Limitations & Future Work

  • Storing attention masks for previous tasks incurs memory overhead that grows linearly with the number of tasks.
  • Binary masks may be overly coarse; soft masks could offer greater flexibility.
  • Validation is limited to ViTs; applicability to CNNs remains unexplored.
  • Task boundary information is required during training.
  • vs. EWC: EWC applies regularization in parameter space, whereas ARCL-ViT directly protects the attention space, yielding better effectiveness for ViTs.
  • vs. DualPrompt/CODA-Prompt: Expansion methods increase model size; ARCL-ViT introduces no additional parameters.
  • vs.
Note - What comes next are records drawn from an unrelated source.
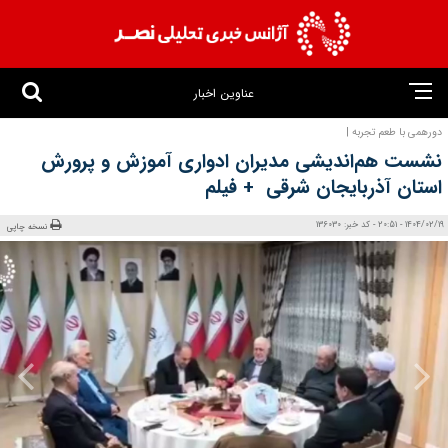
عناوین اخبار
دورهمی با طعم تجربه |
نشست هم‌اندیشی مدیران ادواری آموزش و پرورش
استان آذربایجان شرقی + فیلم
1404/02/19 - 20:51 - کد خبر: 136030
نسخه چاپی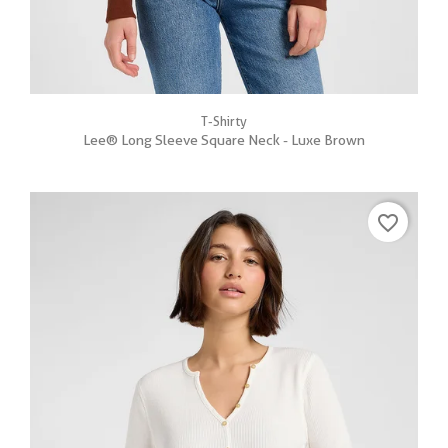
T-Shirty
Lee® Long Sleeve Square Neck - Luxe Brown
favorite_border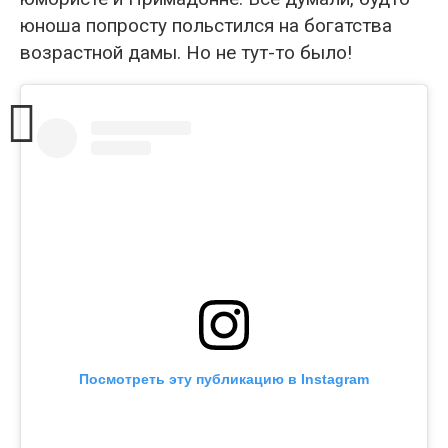
юноша попросту польстился на богатства
возрастной дамы. Но не тут-то было!
Посмотреть эту публикацию в Instagram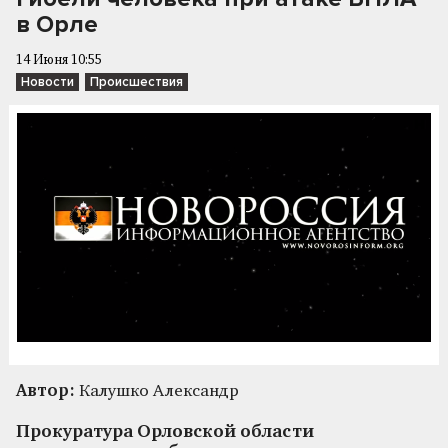
в Орле
14 Июня 10:55
Новости
Происшествия
Автор:
Калушко Александр
Прокуратура Орловской области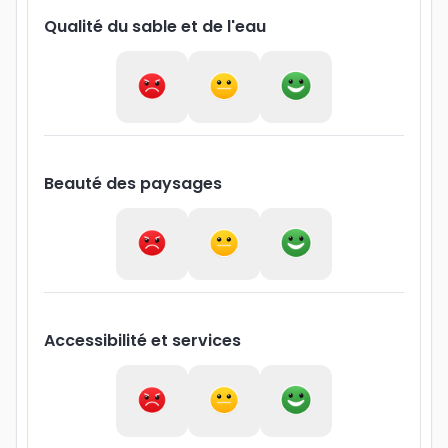
Qualité du sable et de l'eau
Beauté des paysages
Accessibilité et services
PackNet: A conceptually similar idea transferred from CNN pruning to attention protection in ViTs.

Rating

  • Novelty: ⭐⭐⭐⭐ The attention drift perspective is novel.
  • Experimental Thoroughness: ⭐⭐⭐⭐ Multiple datasets, settings, and visualizations.
  • Writing Quality: ⭐⭐⭐⭐ Clear and intuitive presentation.
  • Value: ⭐⭐⭐⭐ Practical contribution to continual learning with ViTs.

Additional Remarks

  • The methodology and experimental design offer useful reference for related research areas.
  • Future work should validate generalizability and scalability across more diverse scenarios and larger scales.
  • Potential research value exists in combining this approach with recent methods (e.g., RL/MCTS or multimodal frameworks).
  • Deployment feasibility and computational efficiency should be assessed against practical application requirements.
  • The choice of datasets and evaluation metrics may affect the generalizability of conclusions; cross-validation on additional benchmarks is recommended.

Additional Remarks

  • The methodology and experimental design offer useful reference for related research areas.
  • Future work should validate generalizability and scalability across more diverse scenarios and larger scales.
  • Potential research value exists in combining this approach with recent related work (e.g., intersections with RL/MCTS or multimodal methods).